[Saved data entries]

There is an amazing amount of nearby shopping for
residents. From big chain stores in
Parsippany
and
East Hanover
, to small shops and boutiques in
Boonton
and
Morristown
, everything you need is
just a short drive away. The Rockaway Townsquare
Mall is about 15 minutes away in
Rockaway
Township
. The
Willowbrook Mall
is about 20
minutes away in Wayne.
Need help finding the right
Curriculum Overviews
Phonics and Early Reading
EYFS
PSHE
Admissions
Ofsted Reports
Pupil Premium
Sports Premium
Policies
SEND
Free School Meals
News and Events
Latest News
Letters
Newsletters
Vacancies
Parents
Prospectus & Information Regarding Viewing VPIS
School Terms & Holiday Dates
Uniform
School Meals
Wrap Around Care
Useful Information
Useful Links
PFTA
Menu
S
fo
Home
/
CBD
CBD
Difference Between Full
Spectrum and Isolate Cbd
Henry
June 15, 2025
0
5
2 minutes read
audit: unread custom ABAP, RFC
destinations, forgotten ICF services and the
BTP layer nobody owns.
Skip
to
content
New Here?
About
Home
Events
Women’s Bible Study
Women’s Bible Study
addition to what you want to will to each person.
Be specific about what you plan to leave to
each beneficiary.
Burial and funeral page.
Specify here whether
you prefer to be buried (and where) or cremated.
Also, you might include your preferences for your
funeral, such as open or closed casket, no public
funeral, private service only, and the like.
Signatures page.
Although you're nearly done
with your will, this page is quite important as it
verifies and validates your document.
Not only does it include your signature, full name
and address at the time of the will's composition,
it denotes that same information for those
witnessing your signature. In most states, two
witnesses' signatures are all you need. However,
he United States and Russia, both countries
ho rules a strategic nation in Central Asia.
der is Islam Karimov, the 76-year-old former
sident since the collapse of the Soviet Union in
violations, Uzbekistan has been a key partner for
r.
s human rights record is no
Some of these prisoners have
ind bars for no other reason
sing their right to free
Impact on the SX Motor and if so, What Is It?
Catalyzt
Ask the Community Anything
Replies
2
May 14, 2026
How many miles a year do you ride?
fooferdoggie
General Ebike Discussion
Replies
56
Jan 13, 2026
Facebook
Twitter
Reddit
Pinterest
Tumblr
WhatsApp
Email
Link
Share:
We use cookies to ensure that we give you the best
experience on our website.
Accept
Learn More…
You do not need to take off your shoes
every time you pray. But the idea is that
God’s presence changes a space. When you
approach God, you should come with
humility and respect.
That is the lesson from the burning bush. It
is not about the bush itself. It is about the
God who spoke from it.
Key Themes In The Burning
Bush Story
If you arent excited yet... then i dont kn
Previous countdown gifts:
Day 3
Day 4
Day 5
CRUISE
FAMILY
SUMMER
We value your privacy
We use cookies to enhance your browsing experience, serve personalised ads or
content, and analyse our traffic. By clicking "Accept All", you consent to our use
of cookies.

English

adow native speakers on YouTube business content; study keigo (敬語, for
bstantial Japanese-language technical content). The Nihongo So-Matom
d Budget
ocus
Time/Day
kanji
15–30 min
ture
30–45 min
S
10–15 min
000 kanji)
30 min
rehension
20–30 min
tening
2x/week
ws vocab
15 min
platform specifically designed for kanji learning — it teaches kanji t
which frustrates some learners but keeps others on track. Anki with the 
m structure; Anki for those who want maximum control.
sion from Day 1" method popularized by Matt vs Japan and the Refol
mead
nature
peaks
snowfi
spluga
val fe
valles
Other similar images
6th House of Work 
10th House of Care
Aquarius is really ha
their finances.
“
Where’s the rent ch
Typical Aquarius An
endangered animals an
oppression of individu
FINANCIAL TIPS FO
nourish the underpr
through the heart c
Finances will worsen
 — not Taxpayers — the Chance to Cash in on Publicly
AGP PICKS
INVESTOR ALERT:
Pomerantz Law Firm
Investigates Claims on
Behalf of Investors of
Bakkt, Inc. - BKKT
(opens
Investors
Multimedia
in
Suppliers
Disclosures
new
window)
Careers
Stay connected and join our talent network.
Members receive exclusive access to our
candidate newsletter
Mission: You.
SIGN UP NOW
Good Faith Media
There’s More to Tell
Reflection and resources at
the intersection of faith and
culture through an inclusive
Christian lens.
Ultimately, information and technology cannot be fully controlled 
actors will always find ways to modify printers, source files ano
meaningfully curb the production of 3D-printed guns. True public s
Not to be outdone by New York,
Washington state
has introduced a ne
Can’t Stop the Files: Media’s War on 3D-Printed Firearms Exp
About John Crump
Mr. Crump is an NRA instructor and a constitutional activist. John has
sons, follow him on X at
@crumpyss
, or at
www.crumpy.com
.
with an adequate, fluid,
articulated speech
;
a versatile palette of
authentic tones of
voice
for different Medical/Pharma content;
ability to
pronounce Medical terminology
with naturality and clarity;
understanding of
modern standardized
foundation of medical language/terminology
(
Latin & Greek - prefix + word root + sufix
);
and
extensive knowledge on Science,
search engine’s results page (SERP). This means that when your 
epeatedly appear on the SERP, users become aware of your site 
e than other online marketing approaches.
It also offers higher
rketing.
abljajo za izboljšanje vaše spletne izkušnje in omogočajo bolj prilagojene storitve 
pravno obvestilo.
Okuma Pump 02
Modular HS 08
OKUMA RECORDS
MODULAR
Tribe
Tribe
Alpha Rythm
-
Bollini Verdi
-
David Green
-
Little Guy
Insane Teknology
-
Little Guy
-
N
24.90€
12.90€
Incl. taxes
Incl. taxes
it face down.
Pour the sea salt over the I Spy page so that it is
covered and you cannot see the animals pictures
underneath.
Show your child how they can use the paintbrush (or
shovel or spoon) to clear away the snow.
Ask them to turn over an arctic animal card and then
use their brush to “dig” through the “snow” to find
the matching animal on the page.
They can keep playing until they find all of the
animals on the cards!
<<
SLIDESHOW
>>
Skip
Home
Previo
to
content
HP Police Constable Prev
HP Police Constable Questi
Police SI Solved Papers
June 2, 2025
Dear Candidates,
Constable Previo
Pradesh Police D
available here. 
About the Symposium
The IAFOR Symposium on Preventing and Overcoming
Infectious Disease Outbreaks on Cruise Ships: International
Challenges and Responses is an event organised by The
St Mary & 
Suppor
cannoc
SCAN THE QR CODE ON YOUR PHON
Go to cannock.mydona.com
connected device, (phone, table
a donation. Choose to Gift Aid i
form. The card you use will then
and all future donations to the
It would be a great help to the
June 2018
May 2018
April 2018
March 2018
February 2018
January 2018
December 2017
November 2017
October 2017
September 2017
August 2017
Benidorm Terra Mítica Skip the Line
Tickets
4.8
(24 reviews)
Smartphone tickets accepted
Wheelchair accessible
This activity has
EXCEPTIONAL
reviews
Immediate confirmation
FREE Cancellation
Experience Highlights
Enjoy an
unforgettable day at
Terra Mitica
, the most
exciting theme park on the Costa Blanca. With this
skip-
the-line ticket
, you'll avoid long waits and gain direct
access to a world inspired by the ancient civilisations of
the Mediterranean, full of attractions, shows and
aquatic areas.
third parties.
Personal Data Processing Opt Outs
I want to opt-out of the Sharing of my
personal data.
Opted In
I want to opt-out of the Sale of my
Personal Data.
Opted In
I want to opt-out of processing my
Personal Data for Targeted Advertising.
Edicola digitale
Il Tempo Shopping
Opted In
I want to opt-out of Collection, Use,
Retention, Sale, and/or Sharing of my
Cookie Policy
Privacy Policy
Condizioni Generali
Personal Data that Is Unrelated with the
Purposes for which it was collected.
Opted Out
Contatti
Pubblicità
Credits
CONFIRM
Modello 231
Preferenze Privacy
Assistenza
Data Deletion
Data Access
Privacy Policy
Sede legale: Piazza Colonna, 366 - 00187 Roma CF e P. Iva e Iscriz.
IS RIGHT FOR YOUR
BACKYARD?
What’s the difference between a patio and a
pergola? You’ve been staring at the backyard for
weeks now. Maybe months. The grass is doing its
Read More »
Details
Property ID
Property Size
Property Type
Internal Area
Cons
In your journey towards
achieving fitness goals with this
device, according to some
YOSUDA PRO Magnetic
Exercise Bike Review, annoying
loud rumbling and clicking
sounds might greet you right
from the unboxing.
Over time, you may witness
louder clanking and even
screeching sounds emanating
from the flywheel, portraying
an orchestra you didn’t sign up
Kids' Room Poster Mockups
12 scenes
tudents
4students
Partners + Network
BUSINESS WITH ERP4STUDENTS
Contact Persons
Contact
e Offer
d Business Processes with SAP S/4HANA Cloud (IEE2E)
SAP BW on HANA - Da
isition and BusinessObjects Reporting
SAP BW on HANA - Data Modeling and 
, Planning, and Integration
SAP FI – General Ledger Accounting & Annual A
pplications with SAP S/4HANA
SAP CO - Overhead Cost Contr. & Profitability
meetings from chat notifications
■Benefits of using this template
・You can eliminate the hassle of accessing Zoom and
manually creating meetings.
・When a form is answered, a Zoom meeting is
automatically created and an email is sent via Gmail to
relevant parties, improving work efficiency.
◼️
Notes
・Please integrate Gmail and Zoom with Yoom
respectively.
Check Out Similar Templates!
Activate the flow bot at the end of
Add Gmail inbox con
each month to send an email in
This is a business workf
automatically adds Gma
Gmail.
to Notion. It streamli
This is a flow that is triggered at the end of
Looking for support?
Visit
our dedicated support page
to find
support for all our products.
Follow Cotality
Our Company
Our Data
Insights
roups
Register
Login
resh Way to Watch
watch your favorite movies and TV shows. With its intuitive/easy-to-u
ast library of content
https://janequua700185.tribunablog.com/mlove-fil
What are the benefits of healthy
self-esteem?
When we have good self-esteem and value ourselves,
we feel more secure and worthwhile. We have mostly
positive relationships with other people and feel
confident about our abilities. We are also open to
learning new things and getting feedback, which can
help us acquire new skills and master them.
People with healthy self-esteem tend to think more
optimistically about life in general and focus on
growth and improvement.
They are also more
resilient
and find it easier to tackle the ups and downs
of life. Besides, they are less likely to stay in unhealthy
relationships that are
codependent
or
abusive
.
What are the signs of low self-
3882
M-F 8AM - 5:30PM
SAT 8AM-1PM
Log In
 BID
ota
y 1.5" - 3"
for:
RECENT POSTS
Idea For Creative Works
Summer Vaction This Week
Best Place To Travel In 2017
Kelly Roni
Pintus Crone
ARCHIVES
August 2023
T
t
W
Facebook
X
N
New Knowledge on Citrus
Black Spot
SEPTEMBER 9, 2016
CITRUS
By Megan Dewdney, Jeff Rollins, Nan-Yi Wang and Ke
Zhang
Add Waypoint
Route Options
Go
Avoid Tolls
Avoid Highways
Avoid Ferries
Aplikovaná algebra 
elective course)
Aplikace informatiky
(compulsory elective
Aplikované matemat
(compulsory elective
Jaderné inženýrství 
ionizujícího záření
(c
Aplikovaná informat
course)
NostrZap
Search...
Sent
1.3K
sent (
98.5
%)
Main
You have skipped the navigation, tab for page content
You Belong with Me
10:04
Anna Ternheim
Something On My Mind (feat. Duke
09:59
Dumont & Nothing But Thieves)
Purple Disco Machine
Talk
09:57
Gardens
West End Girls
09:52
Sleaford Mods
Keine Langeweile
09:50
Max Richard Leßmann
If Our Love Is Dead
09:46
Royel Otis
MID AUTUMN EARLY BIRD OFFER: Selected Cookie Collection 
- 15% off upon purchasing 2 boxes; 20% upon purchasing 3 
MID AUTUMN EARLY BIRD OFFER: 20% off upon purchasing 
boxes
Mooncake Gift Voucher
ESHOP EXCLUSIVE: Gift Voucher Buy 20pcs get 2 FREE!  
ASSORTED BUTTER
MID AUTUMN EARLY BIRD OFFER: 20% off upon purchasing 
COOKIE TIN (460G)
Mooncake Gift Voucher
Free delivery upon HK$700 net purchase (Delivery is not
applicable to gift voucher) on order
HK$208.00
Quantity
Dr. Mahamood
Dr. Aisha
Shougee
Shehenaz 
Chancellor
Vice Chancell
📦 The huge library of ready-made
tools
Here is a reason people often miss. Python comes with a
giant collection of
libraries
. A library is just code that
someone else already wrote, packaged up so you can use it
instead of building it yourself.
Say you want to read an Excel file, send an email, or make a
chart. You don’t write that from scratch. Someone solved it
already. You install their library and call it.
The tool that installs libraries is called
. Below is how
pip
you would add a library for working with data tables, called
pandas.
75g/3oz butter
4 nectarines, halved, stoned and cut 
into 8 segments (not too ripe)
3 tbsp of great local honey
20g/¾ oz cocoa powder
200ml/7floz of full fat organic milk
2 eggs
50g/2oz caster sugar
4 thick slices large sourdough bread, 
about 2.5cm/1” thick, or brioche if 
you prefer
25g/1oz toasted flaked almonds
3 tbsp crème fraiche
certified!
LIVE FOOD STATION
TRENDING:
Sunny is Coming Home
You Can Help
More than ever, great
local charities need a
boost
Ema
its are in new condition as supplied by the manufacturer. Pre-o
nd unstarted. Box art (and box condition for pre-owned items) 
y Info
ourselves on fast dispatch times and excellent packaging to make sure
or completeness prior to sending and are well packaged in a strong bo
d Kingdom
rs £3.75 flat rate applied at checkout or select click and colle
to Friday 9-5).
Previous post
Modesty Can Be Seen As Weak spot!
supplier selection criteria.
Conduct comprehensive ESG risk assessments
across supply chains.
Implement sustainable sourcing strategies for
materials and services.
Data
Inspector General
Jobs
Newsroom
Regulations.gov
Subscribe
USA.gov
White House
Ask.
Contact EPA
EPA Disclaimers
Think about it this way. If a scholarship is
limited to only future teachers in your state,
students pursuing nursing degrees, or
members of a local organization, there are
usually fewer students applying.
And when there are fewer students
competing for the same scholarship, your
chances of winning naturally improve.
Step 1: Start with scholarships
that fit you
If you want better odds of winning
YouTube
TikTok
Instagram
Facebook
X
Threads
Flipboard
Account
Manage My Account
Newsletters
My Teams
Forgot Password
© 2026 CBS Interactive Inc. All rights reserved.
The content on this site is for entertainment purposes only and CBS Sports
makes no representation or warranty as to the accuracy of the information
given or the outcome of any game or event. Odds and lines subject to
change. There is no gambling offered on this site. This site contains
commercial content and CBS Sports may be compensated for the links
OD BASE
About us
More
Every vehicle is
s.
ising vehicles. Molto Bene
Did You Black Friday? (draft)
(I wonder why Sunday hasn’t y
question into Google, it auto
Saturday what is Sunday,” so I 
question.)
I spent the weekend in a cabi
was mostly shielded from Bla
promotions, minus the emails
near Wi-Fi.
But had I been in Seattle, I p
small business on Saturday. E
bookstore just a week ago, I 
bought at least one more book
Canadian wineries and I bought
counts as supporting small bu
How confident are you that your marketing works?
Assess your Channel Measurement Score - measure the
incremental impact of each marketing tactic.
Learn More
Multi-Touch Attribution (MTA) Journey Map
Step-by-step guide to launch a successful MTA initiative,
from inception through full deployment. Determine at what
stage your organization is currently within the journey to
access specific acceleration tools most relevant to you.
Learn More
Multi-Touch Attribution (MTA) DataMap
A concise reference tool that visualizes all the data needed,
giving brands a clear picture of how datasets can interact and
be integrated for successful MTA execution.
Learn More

▸ **Exercise**: Go through the records above and copy every line holding the word "flow".

▸ **Reply**:
Activate the flow bot at the end of
This is a flow that is triggered at the end of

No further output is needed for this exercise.